David Ault: In some ways, yes, for sure. Under the authority of the IRA, CMS, including the Innovation Center, have statutory authority to implement some of these price negotiation changes. I think that that gives some amount of cover that didn’t exist before with Most Favored Nation. And, I think that if that is also paired with the broad authority that the Innovation Center has in terms of the limits on administrative and judicial review of design and implementation of models, I think the cover is just quite broad and that the agency will probably use this as an opportunity to maybe test some things, getting out in front of certain aspects of the IRA. So, as you mentioned before, the Part B drug price or the drug negotiation components don’t go into effect until 2028, so perhaps the Innovation Center is going to want to get ahead of that and do some work in the Part B space to inform what the implementation of the IRA in Part B could look like as we get closer to 2028.
Margaux Hall: I see. The other thing that you mentioned that’s really interesting is the seemingly quite broad preclusion of administrative and judicial review provision in the CMMI authorizing statute. I know that there have been many questions circulating in recent months since the enactment of the IRA around what does it mean to preclude administrative and judicial review of certain decisions? Are there still limits, even when there is a more broadly worded statutory provision in that regard? Are there examples of demonstration programs that have been subject to legal challenge for being too broad or contravening the statute in some fundamental way?
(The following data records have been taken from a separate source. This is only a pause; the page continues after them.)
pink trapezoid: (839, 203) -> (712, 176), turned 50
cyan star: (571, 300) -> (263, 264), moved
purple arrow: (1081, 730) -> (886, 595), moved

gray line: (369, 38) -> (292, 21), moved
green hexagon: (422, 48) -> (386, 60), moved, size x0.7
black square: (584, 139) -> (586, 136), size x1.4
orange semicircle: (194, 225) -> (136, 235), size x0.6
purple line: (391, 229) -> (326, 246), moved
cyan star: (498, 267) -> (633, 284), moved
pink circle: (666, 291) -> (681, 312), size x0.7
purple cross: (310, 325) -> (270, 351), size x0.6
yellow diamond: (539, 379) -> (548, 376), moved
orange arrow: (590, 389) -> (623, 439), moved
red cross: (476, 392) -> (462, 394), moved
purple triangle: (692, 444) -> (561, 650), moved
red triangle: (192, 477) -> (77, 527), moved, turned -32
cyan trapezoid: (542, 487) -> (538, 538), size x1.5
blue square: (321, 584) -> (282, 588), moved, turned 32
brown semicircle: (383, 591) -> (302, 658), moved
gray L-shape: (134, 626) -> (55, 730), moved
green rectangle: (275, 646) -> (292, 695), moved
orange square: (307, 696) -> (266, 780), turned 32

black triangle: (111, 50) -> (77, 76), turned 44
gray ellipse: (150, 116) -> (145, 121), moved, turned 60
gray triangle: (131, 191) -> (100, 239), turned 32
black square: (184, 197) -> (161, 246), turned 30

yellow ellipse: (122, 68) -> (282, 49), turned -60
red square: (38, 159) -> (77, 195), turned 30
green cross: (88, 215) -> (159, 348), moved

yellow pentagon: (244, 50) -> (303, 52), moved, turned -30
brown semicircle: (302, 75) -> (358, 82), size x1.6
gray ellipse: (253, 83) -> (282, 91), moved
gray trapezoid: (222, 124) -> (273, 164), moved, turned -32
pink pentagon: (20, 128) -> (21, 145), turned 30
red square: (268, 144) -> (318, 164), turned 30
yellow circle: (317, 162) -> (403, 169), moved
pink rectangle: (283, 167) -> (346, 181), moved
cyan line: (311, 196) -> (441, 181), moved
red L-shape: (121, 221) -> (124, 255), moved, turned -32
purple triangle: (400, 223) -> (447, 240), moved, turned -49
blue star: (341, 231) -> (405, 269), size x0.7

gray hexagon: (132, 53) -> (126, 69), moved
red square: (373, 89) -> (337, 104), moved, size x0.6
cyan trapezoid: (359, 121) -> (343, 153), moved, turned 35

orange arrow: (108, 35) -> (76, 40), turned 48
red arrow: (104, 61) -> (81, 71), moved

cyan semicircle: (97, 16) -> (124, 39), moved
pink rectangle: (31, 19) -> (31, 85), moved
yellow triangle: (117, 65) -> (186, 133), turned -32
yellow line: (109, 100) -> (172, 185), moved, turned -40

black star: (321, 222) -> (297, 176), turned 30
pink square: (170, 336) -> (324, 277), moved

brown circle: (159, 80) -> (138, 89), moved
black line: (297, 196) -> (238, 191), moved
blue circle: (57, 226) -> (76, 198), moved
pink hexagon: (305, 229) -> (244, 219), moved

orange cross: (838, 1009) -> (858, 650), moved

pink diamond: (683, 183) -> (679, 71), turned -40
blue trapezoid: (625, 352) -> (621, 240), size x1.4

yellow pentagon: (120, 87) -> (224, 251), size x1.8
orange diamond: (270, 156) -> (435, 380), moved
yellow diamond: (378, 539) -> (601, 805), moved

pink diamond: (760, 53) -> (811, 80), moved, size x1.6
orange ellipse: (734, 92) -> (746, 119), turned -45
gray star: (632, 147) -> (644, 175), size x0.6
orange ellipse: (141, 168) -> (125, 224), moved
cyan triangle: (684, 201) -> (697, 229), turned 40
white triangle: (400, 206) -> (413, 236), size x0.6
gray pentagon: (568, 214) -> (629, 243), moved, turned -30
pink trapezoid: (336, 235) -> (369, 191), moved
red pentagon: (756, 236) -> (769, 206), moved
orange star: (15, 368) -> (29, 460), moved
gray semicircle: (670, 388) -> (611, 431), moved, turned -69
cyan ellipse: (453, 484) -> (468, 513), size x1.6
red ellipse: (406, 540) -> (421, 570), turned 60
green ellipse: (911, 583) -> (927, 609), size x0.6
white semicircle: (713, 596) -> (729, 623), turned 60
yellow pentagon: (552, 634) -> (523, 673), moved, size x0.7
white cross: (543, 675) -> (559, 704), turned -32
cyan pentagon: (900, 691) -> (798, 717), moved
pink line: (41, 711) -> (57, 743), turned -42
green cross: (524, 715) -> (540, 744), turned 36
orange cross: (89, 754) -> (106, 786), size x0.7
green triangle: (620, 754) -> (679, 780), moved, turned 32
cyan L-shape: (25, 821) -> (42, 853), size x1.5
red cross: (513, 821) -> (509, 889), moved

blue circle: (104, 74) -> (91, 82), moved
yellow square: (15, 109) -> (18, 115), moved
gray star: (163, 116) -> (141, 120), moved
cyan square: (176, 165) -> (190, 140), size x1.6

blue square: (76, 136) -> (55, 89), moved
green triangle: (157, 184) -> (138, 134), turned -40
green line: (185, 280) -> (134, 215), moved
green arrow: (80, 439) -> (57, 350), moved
David Ault: There have. Historically, the majority of models that have been shut down or killed before or during implementation are not based on judicial review, but based on political or pressure out in the media sphere. We had that with the prior Part B drug program during the Obama Administration that never went live because of blowback from industry and from certain various stakeholders. Most recently we do have Most Favored Nation, the first real legal challenge to the Innovation Center’s authority. I think that that was a wake-up call to the Innovation Center, that there actually may start to be some organizations that are going to challenge the actions of the Innovation Center if they think they are too broad. And, what I expect that to lead to, is the Innovation Center, and CMS more broadly, to really focus on implementing a lot of these new models or programs through rulemaking. So, the Innovation Center has some models which they have rolled out through rulemaking, and some which they just do through direct contracts with the participants in the models. I think that in this space, we’re almost certain to see rulemaking to give them additional cover on that front, particularly because I think that to successfully implement models in this space, they will need to be mandatory. And as history has shown, mandatory models are not going to get off the ground without rulemaking—notice-and-comment rulemaking.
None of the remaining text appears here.